The Systemic Nature of Transformation
The workshop mappings collectively reveal that procurement transformation isn’t a linear progression from less mature to more mature. Instead, organizations face interconnected challenges across capabilities, empowerment, structure, data strategy, and technology deployment. Progress in one dimension without corresponding advances in others creates new bottlenecks. This systemic reality explains why 74% remain stuck at “developing” digital maturity despite significant investment – transformation requires orchestrating multiple changes simultaneously rather than optimizing individual dimensions sequentially.

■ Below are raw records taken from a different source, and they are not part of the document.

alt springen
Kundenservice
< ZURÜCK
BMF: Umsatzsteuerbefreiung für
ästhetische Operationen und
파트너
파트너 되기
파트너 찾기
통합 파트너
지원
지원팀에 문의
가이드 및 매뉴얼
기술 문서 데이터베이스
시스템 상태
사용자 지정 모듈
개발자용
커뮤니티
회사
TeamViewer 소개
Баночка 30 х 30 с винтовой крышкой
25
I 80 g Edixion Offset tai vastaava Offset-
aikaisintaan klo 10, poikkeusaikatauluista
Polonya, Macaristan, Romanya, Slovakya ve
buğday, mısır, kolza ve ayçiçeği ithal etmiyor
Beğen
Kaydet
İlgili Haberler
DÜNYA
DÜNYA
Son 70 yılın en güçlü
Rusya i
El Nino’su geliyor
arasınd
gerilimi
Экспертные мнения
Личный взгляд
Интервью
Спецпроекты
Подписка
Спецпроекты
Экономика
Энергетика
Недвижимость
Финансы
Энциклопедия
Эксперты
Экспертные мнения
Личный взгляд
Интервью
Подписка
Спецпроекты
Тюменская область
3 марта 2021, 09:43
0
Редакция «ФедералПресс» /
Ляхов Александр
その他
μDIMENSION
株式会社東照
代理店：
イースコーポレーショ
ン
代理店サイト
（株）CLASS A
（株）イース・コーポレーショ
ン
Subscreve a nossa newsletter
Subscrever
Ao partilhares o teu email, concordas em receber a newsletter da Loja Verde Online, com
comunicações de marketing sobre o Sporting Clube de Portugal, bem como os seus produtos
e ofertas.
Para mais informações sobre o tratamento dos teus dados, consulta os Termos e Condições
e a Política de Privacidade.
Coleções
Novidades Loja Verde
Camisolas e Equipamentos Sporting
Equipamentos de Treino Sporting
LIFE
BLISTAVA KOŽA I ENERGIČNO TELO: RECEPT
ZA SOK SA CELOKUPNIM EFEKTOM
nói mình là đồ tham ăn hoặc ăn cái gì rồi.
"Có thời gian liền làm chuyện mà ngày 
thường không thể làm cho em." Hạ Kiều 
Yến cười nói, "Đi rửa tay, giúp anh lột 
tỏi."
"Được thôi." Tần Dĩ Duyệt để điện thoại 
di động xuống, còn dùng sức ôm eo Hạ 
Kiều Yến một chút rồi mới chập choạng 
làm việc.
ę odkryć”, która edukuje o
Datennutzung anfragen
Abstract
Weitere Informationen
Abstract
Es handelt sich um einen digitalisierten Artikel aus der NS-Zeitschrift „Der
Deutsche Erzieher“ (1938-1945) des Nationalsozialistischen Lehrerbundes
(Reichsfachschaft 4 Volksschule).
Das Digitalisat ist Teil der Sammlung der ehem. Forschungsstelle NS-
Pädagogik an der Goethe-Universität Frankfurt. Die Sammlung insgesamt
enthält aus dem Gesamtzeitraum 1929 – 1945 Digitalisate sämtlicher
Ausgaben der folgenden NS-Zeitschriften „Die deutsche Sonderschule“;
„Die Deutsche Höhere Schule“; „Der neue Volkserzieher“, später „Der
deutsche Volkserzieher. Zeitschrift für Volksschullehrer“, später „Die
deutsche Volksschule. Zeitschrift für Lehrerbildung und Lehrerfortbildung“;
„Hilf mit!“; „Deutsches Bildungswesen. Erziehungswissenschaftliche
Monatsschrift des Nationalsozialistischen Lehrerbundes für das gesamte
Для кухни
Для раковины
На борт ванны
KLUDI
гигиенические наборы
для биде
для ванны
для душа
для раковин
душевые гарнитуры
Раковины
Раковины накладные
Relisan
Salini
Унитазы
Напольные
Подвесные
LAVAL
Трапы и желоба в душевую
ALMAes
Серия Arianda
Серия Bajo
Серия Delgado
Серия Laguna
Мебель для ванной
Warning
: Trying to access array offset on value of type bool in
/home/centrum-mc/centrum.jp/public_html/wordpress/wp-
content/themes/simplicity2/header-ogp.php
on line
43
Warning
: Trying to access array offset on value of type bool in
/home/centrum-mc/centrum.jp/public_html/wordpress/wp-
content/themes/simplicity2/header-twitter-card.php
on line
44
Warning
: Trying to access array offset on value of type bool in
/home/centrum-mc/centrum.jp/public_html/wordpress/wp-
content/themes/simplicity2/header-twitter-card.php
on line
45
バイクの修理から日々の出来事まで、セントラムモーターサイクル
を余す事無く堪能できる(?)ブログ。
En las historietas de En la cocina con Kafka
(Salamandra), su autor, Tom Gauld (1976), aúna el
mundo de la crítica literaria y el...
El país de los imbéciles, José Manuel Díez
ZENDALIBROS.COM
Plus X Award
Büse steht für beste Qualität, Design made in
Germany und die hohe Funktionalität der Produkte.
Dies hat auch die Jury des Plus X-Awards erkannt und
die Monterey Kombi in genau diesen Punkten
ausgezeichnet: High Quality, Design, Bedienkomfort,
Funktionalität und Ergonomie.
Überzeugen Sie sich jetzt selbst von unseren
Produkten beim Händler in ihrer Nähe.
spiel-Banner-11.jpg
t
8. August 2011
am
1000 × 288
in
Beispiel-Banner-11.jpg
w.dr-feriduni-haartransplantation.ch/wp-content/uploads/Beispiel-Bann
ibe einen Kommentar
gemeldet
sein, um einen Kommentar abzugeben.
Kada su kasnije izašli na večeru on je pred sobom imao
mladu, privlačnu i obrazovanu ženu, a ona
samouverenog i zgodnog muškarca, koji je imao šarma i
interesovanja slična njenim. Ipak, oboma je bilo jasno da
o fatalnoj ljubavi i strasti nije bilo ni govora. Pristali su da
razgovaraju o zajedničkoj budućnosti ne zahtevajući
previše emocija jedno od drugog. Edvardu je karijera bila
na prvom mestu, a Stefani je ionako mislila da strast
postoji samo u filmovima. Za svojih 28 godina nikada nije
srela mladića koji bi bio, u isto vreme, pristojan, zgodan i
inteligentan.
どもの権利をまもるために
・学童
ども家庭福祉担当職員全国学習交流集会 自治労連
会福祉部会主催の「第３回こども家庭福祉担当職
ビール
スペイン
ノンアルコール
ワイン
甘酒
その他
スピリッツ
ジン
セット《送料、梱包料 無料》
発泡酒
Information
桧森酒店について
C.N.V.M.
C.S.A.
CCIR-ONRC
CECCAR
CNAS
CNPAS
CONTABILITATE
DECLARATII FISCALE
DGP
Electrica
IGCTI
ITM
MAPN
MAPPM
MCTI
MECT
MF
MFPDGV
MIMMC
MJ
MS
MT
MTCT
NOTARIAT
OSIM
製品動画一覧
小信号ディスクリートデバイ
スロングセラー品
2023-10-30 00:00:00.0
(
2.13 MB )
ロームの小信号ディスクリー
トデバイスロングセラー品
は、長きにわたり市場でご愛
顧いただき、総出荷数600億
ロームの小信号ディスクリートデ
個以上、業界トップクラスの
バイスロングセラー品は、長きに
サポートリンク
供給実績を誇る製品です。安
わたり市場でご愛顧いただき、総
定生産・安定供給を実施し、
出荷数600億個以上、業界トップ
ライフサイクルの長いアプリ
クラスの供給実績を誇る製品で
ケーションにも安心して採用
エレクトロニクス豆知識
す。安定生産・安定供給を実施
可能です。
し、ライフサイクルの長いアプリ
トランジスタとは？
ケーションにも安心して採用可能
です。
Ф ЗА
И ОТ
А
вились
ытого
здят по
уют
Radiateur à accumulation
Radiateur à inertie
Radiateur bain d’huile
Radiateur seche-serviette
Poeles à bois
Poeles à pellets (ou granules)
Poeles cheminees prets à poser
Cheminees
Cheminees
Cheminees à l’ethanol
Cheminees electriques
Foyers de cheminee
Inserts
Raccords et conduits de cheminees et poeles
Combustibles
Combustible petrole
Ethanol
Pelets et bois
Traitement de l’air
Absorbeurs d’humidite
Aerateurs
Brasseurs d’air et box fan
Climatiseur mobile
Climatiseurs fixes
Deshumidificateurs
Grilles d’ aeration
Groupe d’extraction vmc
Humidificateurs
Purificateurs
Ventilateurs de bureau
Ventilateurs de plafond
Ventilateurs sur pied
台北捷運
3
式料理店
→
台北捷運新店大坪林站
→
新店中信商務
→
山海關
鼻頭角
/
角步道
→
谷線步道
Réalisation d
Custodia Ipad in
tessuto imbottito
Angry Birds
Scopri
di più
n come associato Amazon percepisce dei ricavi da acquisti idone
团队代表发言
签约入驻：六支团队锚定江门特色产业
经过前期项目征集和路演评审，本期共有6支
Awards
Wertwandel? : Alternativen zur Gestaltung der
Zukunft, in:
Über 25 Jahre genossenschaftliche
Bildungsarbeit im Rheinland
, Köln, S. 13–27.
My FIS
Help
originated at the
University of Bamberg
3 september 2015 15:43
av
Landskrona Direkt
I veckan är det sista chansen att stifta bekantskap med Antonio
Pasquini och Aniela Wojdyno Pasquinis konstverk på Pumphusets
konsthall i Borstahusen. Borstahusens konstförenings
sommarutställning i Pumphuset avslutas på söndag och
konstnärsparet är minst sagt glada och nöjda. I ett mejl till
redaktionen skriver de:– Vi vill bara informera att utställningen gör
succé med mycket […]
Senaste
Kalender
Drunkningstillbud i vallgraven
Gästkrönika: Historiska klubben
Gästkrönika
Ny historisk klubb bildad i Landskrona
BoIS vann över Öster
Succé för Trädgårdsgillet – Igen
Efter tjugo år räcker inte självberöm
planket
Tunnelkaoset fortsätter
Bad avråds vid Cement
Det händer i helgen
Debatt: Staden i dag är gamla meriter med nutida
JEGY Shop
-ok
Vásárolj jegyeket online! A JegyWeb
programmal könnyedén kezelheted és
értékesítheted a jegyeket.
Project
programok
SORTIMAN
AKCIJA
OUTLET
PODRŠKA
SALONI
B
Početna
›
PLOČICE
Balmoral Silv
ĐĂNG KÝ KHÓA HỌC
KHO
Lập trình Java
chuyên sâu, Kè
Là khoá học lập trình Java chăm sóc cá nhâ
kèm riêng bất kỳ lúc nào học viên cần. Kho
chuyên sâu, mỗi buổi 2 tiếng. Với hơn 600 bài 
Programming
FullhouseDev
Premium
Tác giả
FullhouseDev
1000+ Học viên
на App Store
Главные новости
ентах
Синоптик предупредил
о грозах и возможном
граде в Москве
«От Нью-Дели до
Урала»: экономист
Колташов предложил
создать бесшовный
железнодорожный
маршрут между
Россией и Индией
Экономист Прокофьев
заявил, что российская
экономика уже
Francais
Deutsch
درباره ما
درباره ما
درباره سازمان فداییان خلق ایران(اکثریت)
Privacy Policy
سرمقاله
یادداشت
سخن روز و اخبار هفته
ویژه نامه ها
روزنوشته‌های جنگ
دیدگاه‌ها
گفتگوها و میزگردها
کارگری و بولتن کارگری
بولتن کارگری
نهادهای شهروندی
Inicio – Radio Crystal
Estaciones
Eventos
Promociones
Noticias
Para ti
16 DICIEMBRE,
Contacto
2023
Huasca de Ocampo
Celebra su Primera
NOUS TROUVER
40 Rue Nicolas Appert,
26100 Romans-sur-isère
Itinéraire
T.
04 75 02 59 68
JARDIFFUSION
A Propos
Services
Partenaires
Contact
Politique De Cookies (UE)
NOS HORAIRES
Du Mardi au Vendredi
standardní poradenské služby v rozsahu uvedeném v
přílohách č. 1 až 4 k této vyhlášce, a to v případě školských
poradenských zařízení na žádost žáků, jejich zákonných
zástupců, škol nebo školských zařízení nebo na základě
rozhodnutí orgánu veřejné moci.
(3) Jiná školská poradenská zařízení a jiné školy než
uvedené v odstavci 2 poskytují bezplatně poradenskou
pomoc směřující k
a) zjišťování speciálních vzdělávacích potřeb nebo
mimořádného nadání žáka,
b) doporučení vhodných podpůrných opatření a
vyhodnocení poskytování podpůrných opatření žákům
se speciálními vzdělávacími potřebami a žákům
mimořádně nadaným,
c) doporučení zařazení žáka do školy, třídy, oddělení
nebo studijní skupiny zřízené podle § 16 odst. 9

Key Takeaways & Strategic Implications
The Nordic Procurement Transformation Landscape
Nordic procurement organizations are navigating a complex transformation characterized by pragmatic approaches, shared challenges, and realistic self-assessment. The EBG Xperience 2025 survey reveals an industry moving beyond digital transformation theater toward the hard work of integration, capability building, and organizational change.
1. The Hybrid Model Signals Maturity
The 39% pursuing hybrid capability models that combine traditional and digital expertise represents a sophisticated understanding of procurement transformation. Rather than viewing digital and traditional skills as competing alternatives, leading organizations recognize they’re complementary. This pragmatic approach acknowledges that negotiation, category management, and supplier relationships remain essential while digital literacy, data analytics, and AI proficiency become increasingly critical.
Implication: Talent strategies must evolve from “hire for digital OR traditional skills” to “develop both in every professional.” This requires fundamentally rethinking procurement career paths, training programs, and hiring profiles.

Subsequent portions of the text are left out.